- Databricks, whose software helps companies process large data sets for analysis and use in applications, has over $500 million in cash.
- The start-up made CNBC's 2020 Disruptor 50 list after reaching $200 million in annualized recurring revenue last year.
- During the coronavirus pandemic, a South Carolina health system used Databricks to predict which patients to prioritize.
Several times over the last three years, the leaders of data software start-up Databricks performed exercises to imagine the implications of an economic collapse.
"The salaries people make, the growth expectations, the career aspirations — it just seemed like it was overheated," Databricks CEO Ali Ghodsi said. The company ranks No. 36 on CNBC's 2020 Disruptor 50 list of innovative companies, announced Tuesday.
The exercises helped convince Ghodsi to raise venture financing each of the last two years, valuing Databricks most recently at $6.2 billion. In the middle of 2019, the company pulled out of a planned $120 million deal for premium office space in its hometown of San Francisco. It also held off on real estate enhancements in the U.K.
Now, during a recession caused by a global pandemic, Databricks hasn't had to shed any of its more than 1,300 employees, while technology peers like Airbnb, Uber, Glassdoor and many others have downsized. Databricks' actions have put it in a strong position, as customers have turned to its software to strengthen their operations with artificial intelligence and to process massive amounts of data that traditional databases weren't built to handle.
"If this crisis lasts five or six years, we could just go on and continue hiring and be unaffected by this," said Ghodsi, adding that the company has over $500 million in the bank after raising nearly $900 million.
In the third quarter of 2019, revenue topped $200 million on an annualized basis, compared with over $100 million in 2018. Ghodsi declined to provide updated figures or say if the company is profitable. Databricks wants to be ready to go public in 2021, and Ghodsi said there's plenty of investor demand.
Companies depend on Databricks to store their data and clean it up so employees can analyze it and wrap it into applications.
The technology draws on Spark, a piece of open-source software for processing data that originated in 2009 at the University of California, Berkeley. It was developed as a "toy project" to show the power of Mesos, software designed to operate clusters of computing workloads across many servers, said Alexy Khrabrov, a general manager at the Linux Foundation who co-founded the first Spark meetup group in 2012.
As Spark was emerging, software engineers were looking for new ways to store large quantities of modern software instead of relying on traditional databases. Spark's breakthrough was its ability to place data in computer memory to speed up the tasks. To commercialize the technology, Ghodsi co-founded Databricks in 2013, along with Spark creator Matei Zaharia and five others.
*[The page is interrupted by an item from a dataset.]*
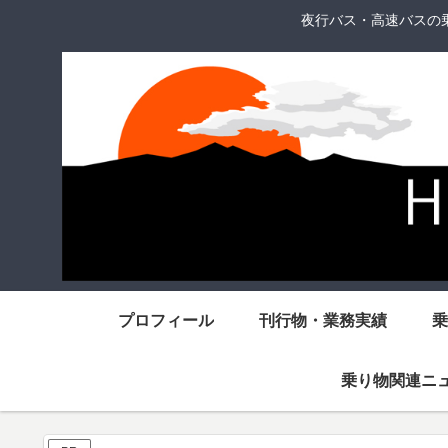
夜行バス・高速バスの
プロフィール
刊行物・業務実績
乗
乗り物関連ニ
The next year, the company boasted that, using Spark, it had sorted 100 terabytes of data in a record 23 minutes.
Ghodsi said more people have been using Databricks software since the Covid-19 outbreak.
Data scientists have become more dependent on the product at the Medical University of South Carolina, said Matt Turner, the school and health system's chief data officer. After the group established an online screening service for South Carolina residents with coronavirus symptoms, data scientists there trained an AI model within two weeks to predict positive cases. The health system prioritized contacting the most high-risk patients and getting them tested.
"I know there's multiple medical centers right now that are trying to implement what we've done," Turner said.
For Databricks remote work hasn't been a problem. Salespeople are pitching the product over Zoom and have generated a long list of leads from the 50,000 people who registered for the company's annual conference, scheduled for later this month. Demand is so strong that Databricks continues to hire through the downturn, including at a new engineering office in Toronto, the company said.
The use cases have become more sophisticated over the years. Nationwide uses the software to improve insurance pricing with AI and lots of data on claims, and Regeneron uses it to help engineers more quickly prepare data for analysis, which then speeds up drug discovery.
Databricks' software is only available as a cloud-based service inside Amazon Web Services and Microsoft Azure. That leaves out Alibaba, Google and others. The company will bring its software to other clouds when it sees major customer demand, Ghodsi said.
In 2017 Microsoft introduced Azure Databricks, and Microsoft sales reps promote the service to customers. The deal, which preceded the announcement of Microsoft's investment in Databricks by more than a year, has made a significant contribution to revenue, Ghodsi said.
Rishi Jaluria, an analyst at DA Davidson, puts it in starker terms: "I would say Databricks may not be here without the Microsoft partnership."